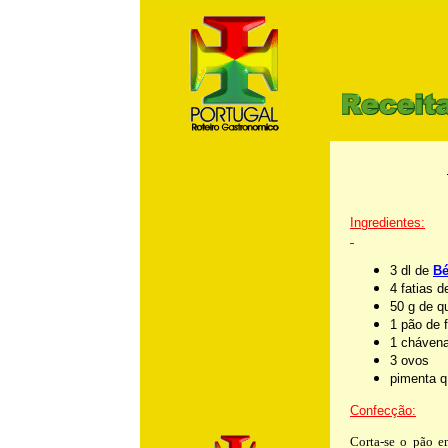
m
Ingredientes:
3
dl de
Bé
4 fatias 
50 g de qu
1 pão de 
1 chávena
3 ovos
pimenta q
Confecção:
Corta-se o pão e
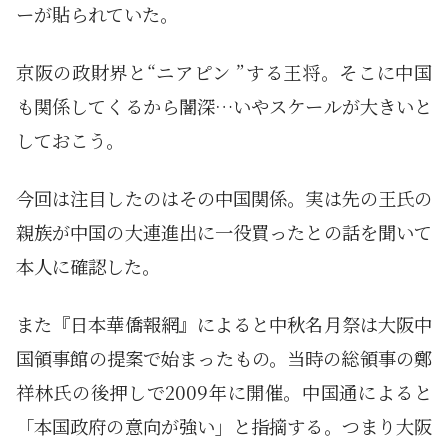
ーが貼られていた。
京阪の政財界と“ニアピン ”する王将。そこに中国
も関係してくるから闇深…いやスケールが大きいと
しておこう。
今回は注目したのはその中国関係。実は先の王氏の
親族が中国の大連進出に一役買ったとの話を聞いて
本人に確認した。
また『日本華僑報網』によると中秋名月祭は大阪中
国領事館の提案で始まったもの。当時の総領事の鄭
祥林氏の後押しで2009年に開催。中国通によると
「本国政府の意向が強い」と指摘する。つまり大阪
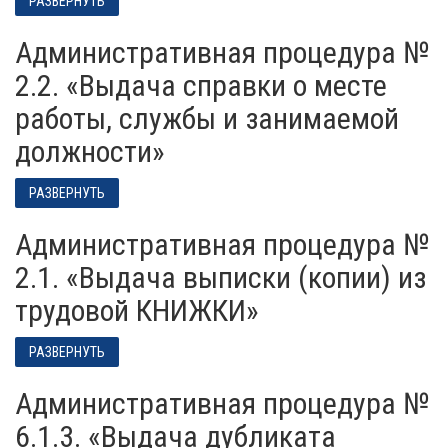
РАЗВЕРНУТЬ
Административная процедура №
2.2. «Выдача справки о месте
работы, службы и занимаемой
должности»
РАЗВЕРНУТЬ
Административная процедура №
2.1. «Выдача выписки (копии) из
трудовой КНИЖКИ»
РАЗВЕРНУТЬ
Административная процедура №
6.1.3. «Выдача дубликата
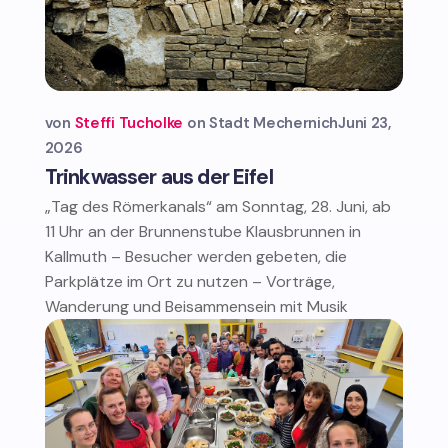
von
Steffi Tucholke
Stadt Mechernich
Juni 23,
2026
Trinkwasser aus der Eifel
„Tag des Römerkanals“ am Sonntag, 28. Juni, ab
11 Uhr an der Brunnenstube Klausbrunnen in
Kallmuth – Besucher werden gebeten, die
Parkplätze im Ort zu nutzen – Vorträge,
Wanderung und Beisammensein mit Musik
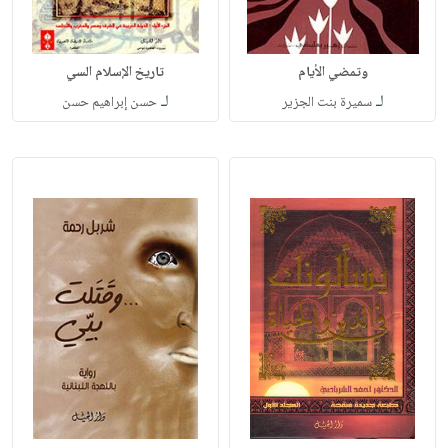
وتمضي الأيام
تاريخ الإسلام السي
لـ
لـ
سميرة بنت الجزير
حسن إبراهيم حسن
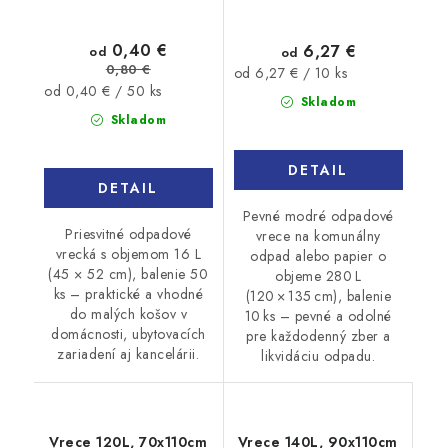
0,40 €
6,27 €
od
od
0,80 €
Jednotková
od 6,27 € / 10 ks
Jednotková
od 0,40 € / 50 ks
cena:
Skladom
cena:
Skladom
DETAIL
DETAIL
Pevné modré odpadové
Priesvitné odpadové
vrece na komunálny
vrecká s objemom 16 L
odpad alebo papier o
(45 × 52 cm), balenie 50
objeme 280 L
ks – praktické a vhodné
(120 × 135 cm), balenie
do malých košov v
10 ks – pevné a odolné
domácnosti, ubytovacích
pre každodenný zber a
zariadení aj kancelárii.
likvidáciu odpadu.
Vrece 120L, 70x110cm
Vrece 140L, 90x110cm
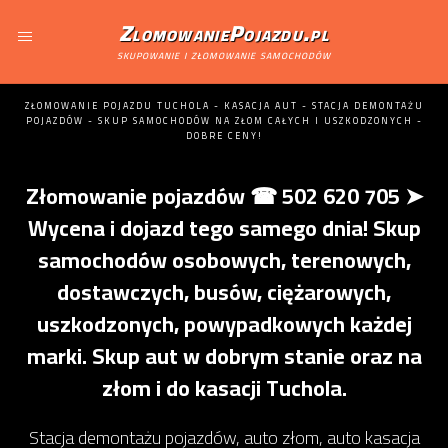
ZlomowaniePojazdu.pl
skupowanie i złomowanie samochodów
ZŁOMOWANIE POJAZDU TUCHOLA - KASACJA AUT - STACJA DEMONTAŻU
POJAZDÓW - SKUP SAMOCHODÓW NA ZŁOM CAŁYCH I USZKODZONYCH -
DOBRE CENY!
Złomowanie pojazdów ☎ 502 620 705 ➤
Wycena i dojazd tego samego dnia! Skup
samochodów osobowych, terenowych,
dostawczych, busów, ciężarowych,
uszkodzonych, powypadkowych każdej
marki. Skup aut w dobrym stanie oraz na
złom i do kasacji Tuchola.
Stacja demontażu pojazdów, auto złom, auto kasacja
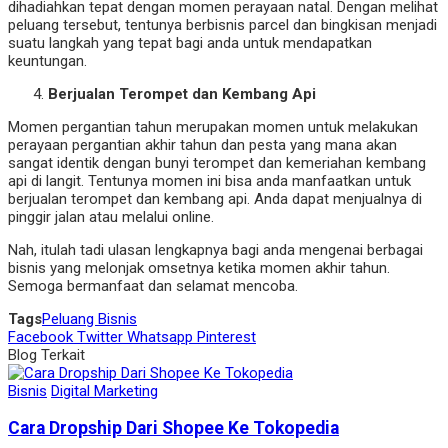
dihadiahkan tepat dengan momen perayaan natal. Dengan melihat
peluang tersebut, tentunya berbisnis parcel dan bingkisan menjadi
suatu langkah yang tepat bagi anda untuk mendapatkan
keuntungan.
Berjualan Terompet dan Kembang Api
Momen pergantian tahun merupakan momen untuk melakukan
perayaan pergantian akhir tahun dan pesta yang mana akan
sangat identik dengan bunyi terompet dan kemeriahan kembang
api di langit. Tentunya momen ini bisa anda manfaatkan untuk
berjualan terompet dan kembang api. Anda dapat menjualnya di
pinggir jalan atau melalui online.
Nah, itulah tadi ulasan lengkapnya bagi anda mengenai berbagai
bisnis yang melonjak omsetnya ketika momen akhir tahun.
Semoga bermanfaat dan selamat mencoba.
Tags
Peluang Bisnis
Facebook
Twitter
Whatsapp
Pinterest
Blog Terkait
Bisnis
Digital Marketing
Cara Dropship Dari Shopee Ke Tokopedia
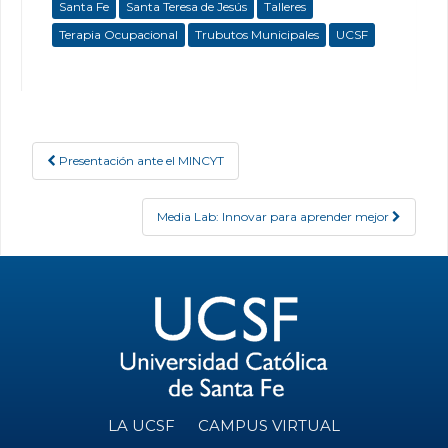
Santa Fe
Santa Teresa de Jesús
Talleres
Terapia Ocupacional
Trubutos Municipales
UCSF
Presentación ante el MINCYT
Post navigation
Media Lab: Innovar para aprender mejor
LA UCSF
CAMPUS VIRTUAL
▬▬▬▬▬▬▬▬▬▬
→ **What you will do**:
Would you copy each line of the records that contains "tepat"?

→ **Final answer**:
dihadiahkan tepat dengan momen perayaan natal. Dengan melihat
suatu langkah yang tepat bagi anda untuk mendapatkan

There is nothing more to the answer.